Alors qu’il exultait via la Hammer en Grande-Bretagne et grâce à des cinéastes comme Mario Bava en Italie, le genre épouvante/horreur était une terre inconnue en France dans les années 1950. Elle est d’ailleurs restée un non-sujet jusqu’à l’aube du XXIe siècle. C’est dans ce contexte que surgit Les Yeux sans Visage, dont la contribution dans l’imaginaire du cinéma fantastique est considérable. Il a inspiré Carpenter, jusqu’à La Piel que Habito récemment, engendré le Eyes Without a Face de Billy Idol.

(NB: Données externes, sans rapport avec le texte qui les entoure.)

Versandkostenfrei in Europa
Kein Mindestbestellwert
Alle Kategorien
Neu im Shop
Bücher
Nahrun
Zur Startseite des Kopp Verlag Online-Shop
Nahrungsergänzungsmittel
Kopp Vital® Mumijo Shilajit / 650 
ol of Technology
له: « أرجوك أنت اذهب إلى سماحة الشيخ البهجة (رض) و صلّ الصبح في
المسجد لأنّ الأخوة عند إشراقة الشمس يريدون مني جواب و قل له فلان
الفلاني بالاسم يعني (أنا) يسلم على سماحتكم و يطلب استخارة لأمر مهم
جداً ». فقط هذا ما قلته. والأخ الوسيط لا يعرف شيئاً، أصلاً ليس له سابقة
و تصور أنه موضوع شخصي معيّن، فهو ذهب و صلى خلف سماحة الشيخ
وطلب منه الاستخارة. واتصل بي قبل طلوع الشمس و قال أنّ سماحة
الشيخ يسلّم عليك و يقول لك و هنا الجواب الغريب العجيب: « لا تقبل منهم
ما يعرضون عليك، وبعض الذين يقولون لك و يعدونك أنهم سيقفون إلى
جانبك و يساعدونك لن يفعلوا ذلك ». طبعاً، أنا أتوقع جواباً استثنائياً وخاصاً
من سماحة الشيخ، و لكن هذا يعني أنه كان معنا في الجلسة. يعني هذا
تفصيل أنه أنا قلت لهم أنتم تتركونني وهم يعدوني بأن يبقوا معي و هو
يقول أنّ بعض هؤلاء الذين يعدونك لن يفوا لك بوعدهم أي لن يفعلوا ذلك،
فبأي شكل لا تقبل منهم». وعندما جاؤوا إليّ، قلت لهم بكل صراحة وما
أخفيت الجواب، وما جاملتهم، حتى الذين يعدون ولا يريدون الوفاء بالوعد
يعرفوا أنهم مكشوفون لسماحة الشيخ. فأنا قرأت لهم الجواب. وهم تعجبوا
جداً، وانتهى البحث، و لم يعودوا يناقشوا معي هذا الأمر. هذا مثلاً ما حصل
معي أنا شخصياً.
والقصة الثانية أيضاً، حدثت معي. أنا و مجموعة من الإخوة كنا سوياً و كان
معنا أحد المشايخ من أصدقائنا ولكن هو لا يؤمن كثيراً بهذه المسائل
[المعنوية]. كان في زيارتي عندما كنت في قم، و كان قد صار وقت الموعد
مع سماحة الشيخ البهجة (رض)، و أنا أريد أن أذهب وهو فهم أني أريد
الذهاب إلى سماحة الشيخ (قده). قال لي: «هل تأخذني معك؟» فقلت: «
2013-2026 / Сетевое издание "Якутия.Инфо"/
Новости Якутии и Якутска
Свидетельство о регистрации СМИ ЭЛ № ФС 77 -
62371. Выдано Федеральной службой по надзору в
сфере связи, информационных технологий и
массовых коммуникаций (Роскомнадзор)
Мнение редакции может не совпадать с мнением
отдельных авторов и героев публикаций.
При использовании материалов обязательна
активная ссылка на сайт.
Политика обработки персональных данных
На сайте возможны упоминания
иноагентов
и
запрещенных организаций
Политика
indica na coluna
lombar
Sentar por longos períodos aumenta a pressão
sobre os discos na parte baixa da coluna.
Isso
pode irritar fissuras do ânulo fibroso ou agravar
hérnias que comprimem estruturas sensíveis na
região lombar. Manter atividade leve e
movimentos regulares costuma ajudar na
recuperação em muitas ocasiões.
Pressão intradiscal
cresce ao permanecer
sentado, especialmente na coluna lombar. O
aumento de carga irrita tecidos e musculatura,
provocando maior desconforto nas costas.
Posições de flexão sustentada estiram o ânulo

Au scénario participent Boileau et Narcejac, auteurs de romans policiers dont certains ont été adaptés par Hitchcok (son fameux Vertigo) et Clouzot pour devenir des films-clés du cinéma français (comme Les Diaboliques). A la mise en scène se retrouve Georges Franju, alors reconnu pour deux courts-métrages (Hôtel des Invalides et Le Sang des Bêtes), signant ici son seul film largement connu et du point de vue de la transmission, sa seule grande réussite. Elle a suffit à graver son nom dans les mémoires car ses Yeux sans visage, à défaut d’être irréprochable, est une pépite esthétique.

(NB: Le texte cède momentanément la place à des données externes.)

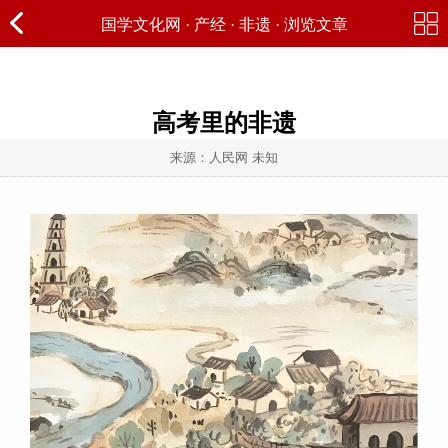
国学文化网
·
产经
·
非遗
· 浏览文章
高考里的非遗
来源：人民网 未知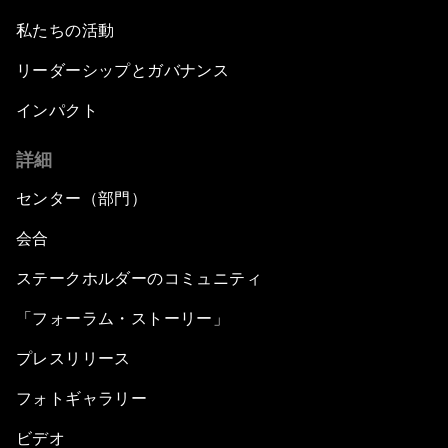
私たちの活動
リーダーシップとガバナンス
インパクト
詳細
センター（部門）
会合
ステークホルダーのコミュニティ
「フォーラム・ストーリー」
プレスリリース
フォトギャラリー
ビデオ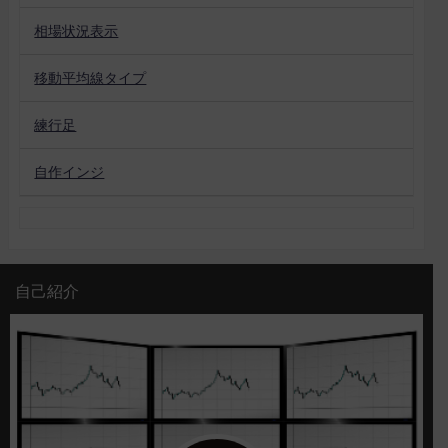
相場状況表示
移動平均線タイプ
練行足
自作インジ
自己紹介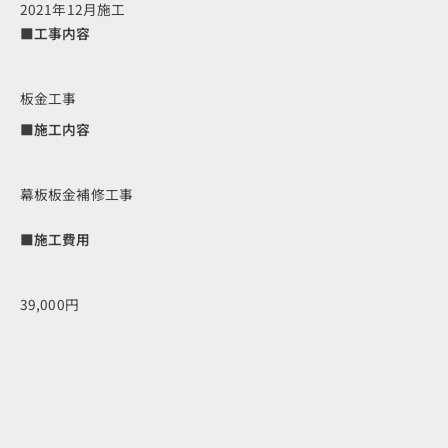
2021年12月施工
■工事内容
板金工事
■施工内容
幕板板金補修工事
■施工費用
39,000円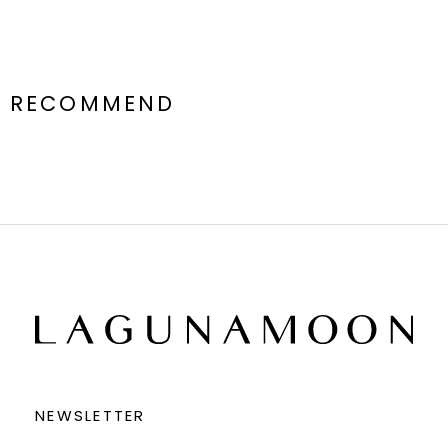
RECOMMEND
NEWSLETTER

Les Yeux sans Visage a certains défauts : des seconds rôles parfois limite (l’appât), quelques caractérisations excessivement maladroites (les policiers), puis éventuellement le dérangement induit par cette vitalité morbide (lequel inclut un jeu très hiératique de la part des acteurs). Le style les gomme et l’audace de son histoire les transcendent. Grâce au mépris de son réalisateur pour le genre (qu'il n'hésite donc pas à flouer) et aux contraintes s’exerçant sur lui, Les Yeux est une étape dans le fantastique, une proposition innovante débarrassée des tics et pudeurs conventionnels. Dans la lignée de ses courts-métrages documentaires, Franju adopte une mise en scène clinique, parfaitement sèche, glaciale, précise.

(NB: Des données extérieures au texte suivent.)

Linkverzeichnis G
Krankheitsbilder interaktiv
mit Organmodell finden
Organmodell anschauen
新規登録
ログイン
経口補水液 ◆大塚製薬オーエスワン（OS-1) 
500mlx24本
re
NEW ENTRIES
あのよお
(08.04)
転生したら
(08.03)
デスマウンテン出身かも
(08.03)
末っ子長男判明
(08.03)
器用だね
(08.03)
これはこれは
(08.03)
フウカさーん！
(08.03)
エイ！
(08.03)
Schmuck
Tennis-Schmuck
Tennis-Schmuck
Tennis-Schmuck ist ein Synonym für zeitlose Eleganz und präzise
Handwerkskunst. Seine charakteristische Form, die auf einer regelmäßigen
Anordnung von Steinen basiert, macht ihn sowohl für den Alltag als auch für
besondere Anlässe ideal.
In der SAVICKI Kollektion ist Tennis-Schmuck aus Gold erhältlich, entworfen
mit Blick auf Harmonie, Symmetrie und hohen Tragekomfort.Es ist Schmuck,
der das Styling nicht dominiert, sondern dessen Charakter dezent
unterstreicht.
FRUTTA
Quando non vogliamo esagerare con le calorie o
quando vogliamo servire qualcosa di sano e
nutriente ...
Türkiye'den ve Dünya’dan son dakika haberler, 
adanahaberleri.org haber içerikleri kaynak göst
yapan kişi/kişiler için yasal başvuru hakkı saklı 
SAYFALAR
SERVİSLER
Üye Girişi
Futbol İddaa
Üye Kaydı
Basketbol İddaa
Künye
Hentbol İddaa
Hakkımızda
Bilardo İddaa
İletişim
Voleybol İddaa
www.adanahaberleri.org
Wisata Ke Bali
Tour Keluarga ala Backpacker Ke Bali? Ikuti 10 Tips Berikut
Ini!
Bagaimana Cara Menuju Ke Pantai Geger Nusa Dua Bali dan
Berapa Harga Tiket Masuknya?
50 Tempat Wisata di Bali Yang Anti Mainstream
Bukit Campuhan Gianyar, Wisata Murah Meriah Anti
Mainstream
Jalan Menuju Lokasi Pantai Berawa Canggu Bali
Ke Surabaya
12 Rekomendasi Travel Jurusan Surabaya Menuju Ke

Il dépasse rapidement la relecture de Frankenstein pour concevoir un cauchemar cristallin, un opéra atone et implacable. Les lieux sont comme des mirages trop épais : ce château, les catacombes, les chiens, le laboratoire annexe. La violence est omniprésente mais intériorisée, tout comme le désespoir est converti par cette poursuite visionnaire. La passion du docteur Génessier et de son assistante Louise, sur laquelle il a déjà exécuté une greffe de visage, est aussi froide qu’intense : leur existence n’a d’autre horizon que de s’appliquer à la tâche. Ils sont des missionnaires, dans leur sanctuaire. Avec eux, leur otage, la fille du docteur au visage brûlé sous le masque blanc déréalisant.
L’apparition de Edith Jacob et ses déambulations sont saisissantes, mais toute l’ambiance des Yeux sans Visage est remarquable. Le film porte avec lui un goût du symbolique n'empêchant ni le lien au concret, ni une certaine dose d’académisme, mais qui serait le simple cadre choisi d’un artiste intègre. Si Franju a exprimé des sympathies pour le surréalisme, son œuvre relève plutôt du réalisme poétique. Rien de surnaturel dans ce spectacle, mieux, rien qui n’échappe à la rationalité ; mais cette réalité-là est trop grave, ce manège est trop lugubre. Un enchantement s’opère, car dans cet univers atroce un absolutisme règne – de nature optimiste quoique sinistre. Cette froideur galvanise, une telle prison, si pleine de sens et de beauté, serait le parfait endroit pour se languir un long moment.